# Problem to solve:
Exactly the lines from the start of the entries through the line with "Conflict Management (Trainer) Course" are required in the output, with no pictures among them.

# Task input:
━━━━
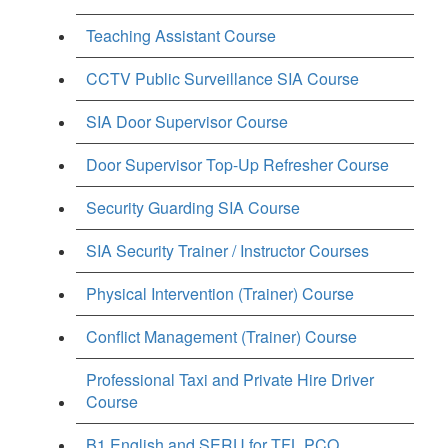
Teaching Assistant Course
CCTV Public Surveillance SIA Course
SIA Door Supervisor Course
Door Supervisor Top-Up Refresher Course
Security Guarding SIA Course
SIA Security Trainer / Instructor Courses
Physical Intervention (Trainer) Course
Conflict Management (Trainer) Course
Professional Taxi and Private Hire Driver
Course
B1 English and SERU for TFL PCO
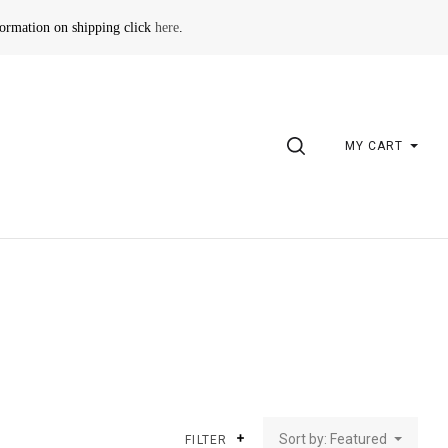
formation on shipping click
here
.
SEARCH
MY CART
Sort by: Featured
FILTER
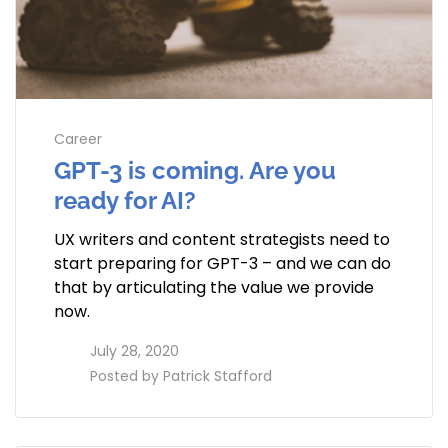
Career
GPT-3 is coming. Are you
ready for AI?
UX writers and content strategists need to
start preparing for GPT-3 – and we can do
that by articulating the value we provide
now.
access_time
July 28, 2020
perm_identity
Posted by
Patrick Stafford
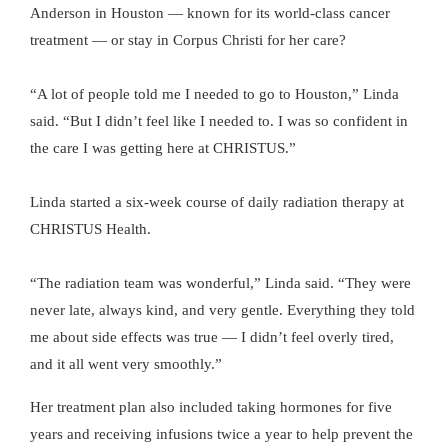
Anderson in Houston — known for its world-class cancer
treatment — or stay in Corpus Christi for her care?
“A lot of people told me I needed to go to Houston,” Linda
said. “But I didn’t feel like I needed to. I was so confident in
the care I was getting here at CHRISTUS.”
Linda started a six-week course of daily radiation therapy at
CHRISTUS Health.
“The radiation team was wonderful,” Linda said. “They were
never late, always kind, and very gentle. Everything they told
me about side effects was true — I didn’t feel overly tired,
and it all went very smoothly.”
Her treatment plan also included taking hormones for five
years and receiving infusions twice a year to help prevent the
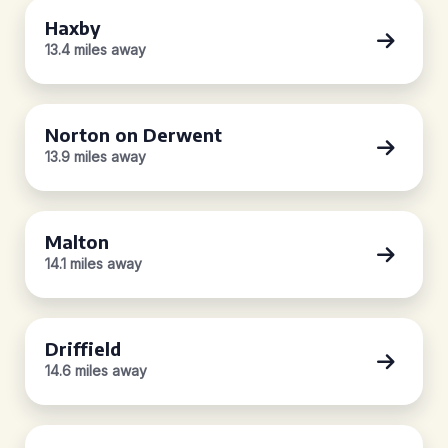
Haxby
13.4 miles away
Norton on Derwent
13.9 miles away
Malton
14.1 miles away
Driffield
14.6 miles away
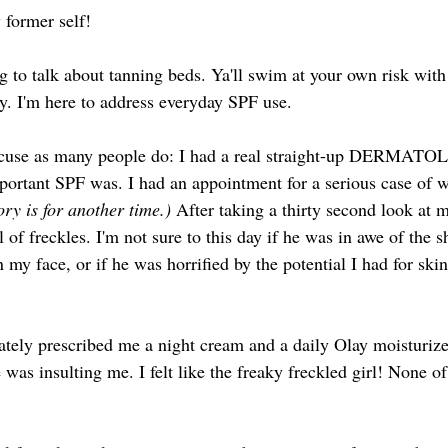
 former self! 
 to talk about tanning beds. Ya'll swim at your own risk with 
ty. I'm here to address everyday SPF use. 
excuse as many people do: I had a real straight-up DERMATO
rtant SPF was. I had an appointment for a serious case of w
ory is for another time.) 
After taking a thirty second look at m
l of freckles. I'm not sure to this day if he was in awe of the 
n my face, or if he was horrified by the potential I had for ski
 
tely prescribed me a night cream and a daily Olay moisturize
 was insulting me. I felt like the freaky freckled girl! None o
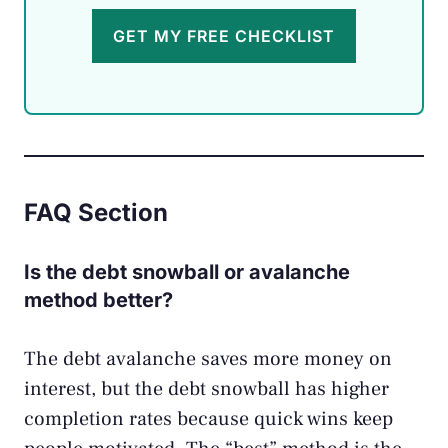
GET MY FREE CHECKLIST
FAQ Section
Is the debt snowball or avalanche
method better?
The debt avalanche saves more money on
interest, but the debt snowball has higher
completion rates because quick wins keep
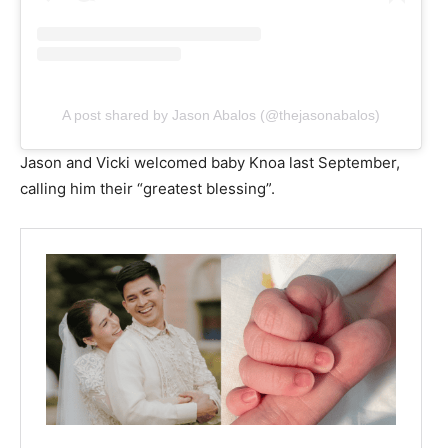
A post shared by Jason Abalos (@thejasonabalos)
Jason and Vicki welcomed baby Knoa last September,
calling him their “greatest blessing”.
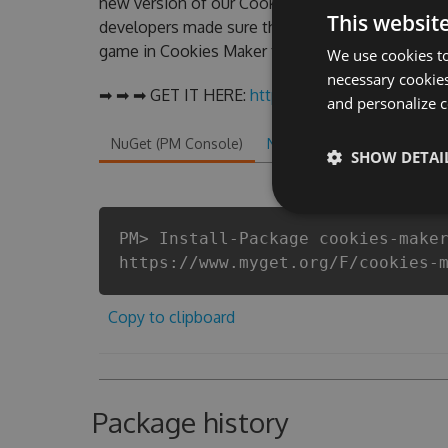
new version of our Cookies Maker Hack Tool wil
This websit
developers made sure that our Cookies Maker chea
game in Cookies Maker fans know that each playe
We use cookies to
necessary cookies
➡ ➡ ➡ GET IT HERE:
http://tinybit.cc/31f852ca
and personalize c
NuGet (PM Console)
NuGet.exe
.NET CLI
.
SHOW DETAI
PM> Install-Package cookies-make
https://www.myget.org/F/cookies-
Copy to clipboard
Package history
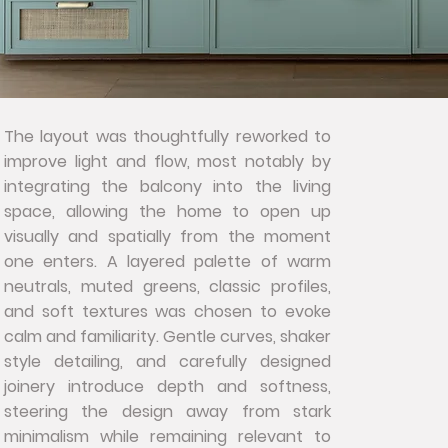
The layout was thoughtfully reworked to
improve light and flow, most notably by
integrating the balcony into the living
space, allowing the home to open up
visually and spatially from the moment
one enters. A layered palette of warm
neutrals, muted greens, classic profiles,
and soft textures was chosen to evoke
calm and familiarity. Gentle curves, shaker
style detailing, and carefully designed
joinery introduce depth and softness,
steering the design away from stark
minimalism while remaining relevant to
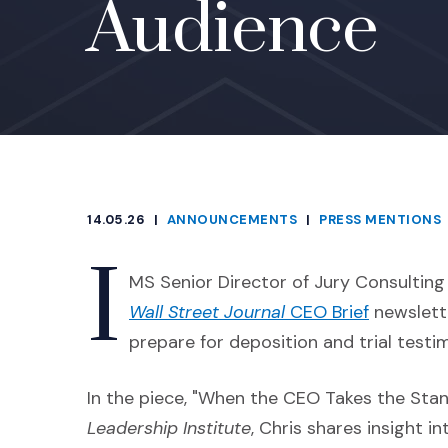
Audience
14.05.26
|
ANNOUNCEMENTS
|
PRESS MENTIONS
CATEGORIES
I
MS Senior Director of Jury Consultin
(Opens an
Wall Street Journal
CEO Brief
newslett
prepare for deposition and trial testi
In the piece, "When the CEO Takes the Stand
Leadership Institute
, Chris shares insight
━━━━
# Exercise solution:
Teaching Assistant Course
CCTV Public Surveillance SIA Course
SIA Door Supervisor Course
Door Supervisor Top-Up Refresher Course
Security Guarding SIA Course
SIA Security Trainer / Instructor Courses
Physical Intervention (Trainer) Course
Conflict Management (Trainer) Course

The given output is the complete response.